→ Directions
In the records below, some lines hold the word "como". Copy each of those lines.

→ Exercise inputs
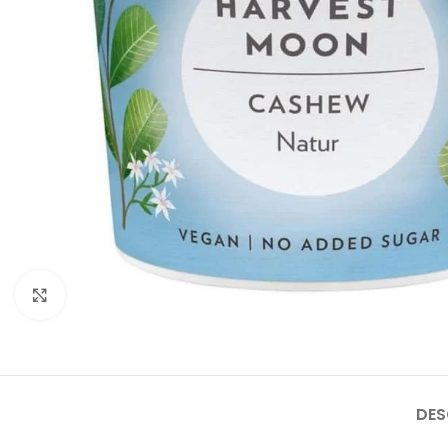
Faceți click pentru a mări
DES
...
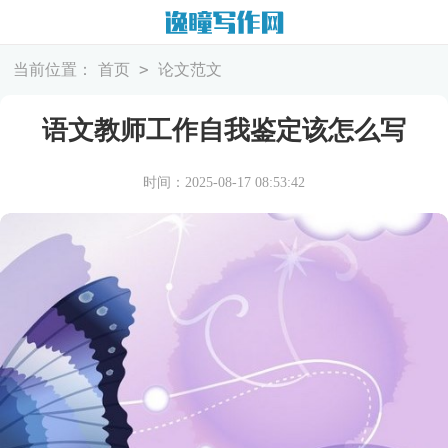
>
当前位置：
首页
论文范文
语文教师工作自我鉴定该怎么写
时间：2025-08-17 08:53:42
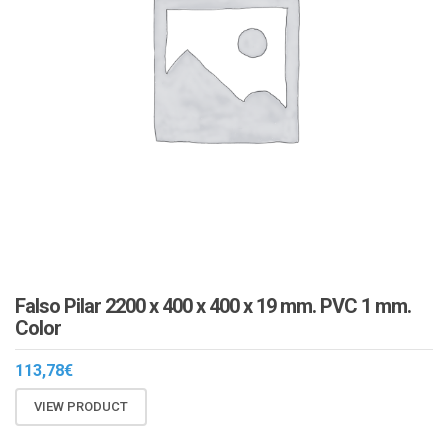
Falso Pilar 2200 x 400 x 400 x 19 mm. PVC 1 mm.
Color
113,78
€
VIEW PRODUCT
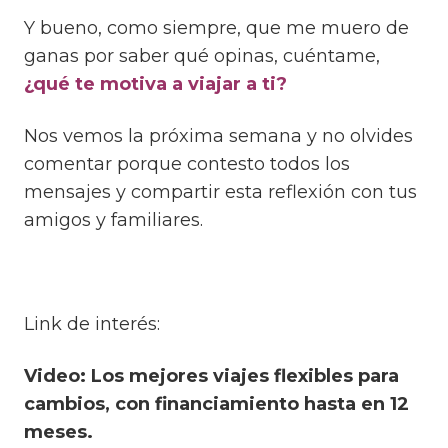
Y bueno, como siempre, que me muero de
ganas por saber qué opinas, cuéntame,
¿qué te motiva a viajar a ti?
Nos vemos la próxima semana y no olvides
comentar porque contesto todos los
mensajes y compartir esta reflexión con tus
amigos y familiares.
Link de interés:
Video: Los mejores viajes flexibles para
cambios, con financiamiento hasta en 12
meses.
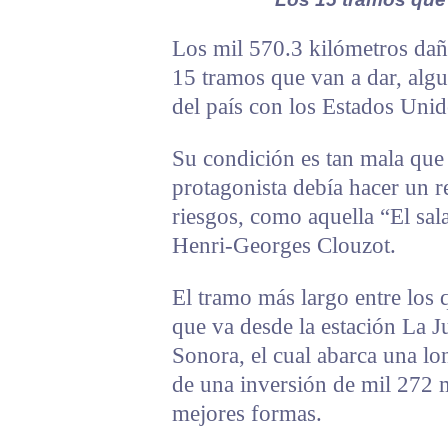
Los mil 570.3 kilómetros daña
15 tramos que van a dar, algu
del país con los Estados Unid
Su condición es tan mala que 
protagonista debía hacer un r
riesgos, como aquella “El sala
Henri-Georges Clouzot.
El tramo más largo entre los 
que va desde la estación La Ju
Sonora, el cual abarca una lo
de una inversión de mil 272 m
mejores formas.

→ Answer to this task
Y bueno, como siempre, que me muero de
riesgos, como aquella “El sala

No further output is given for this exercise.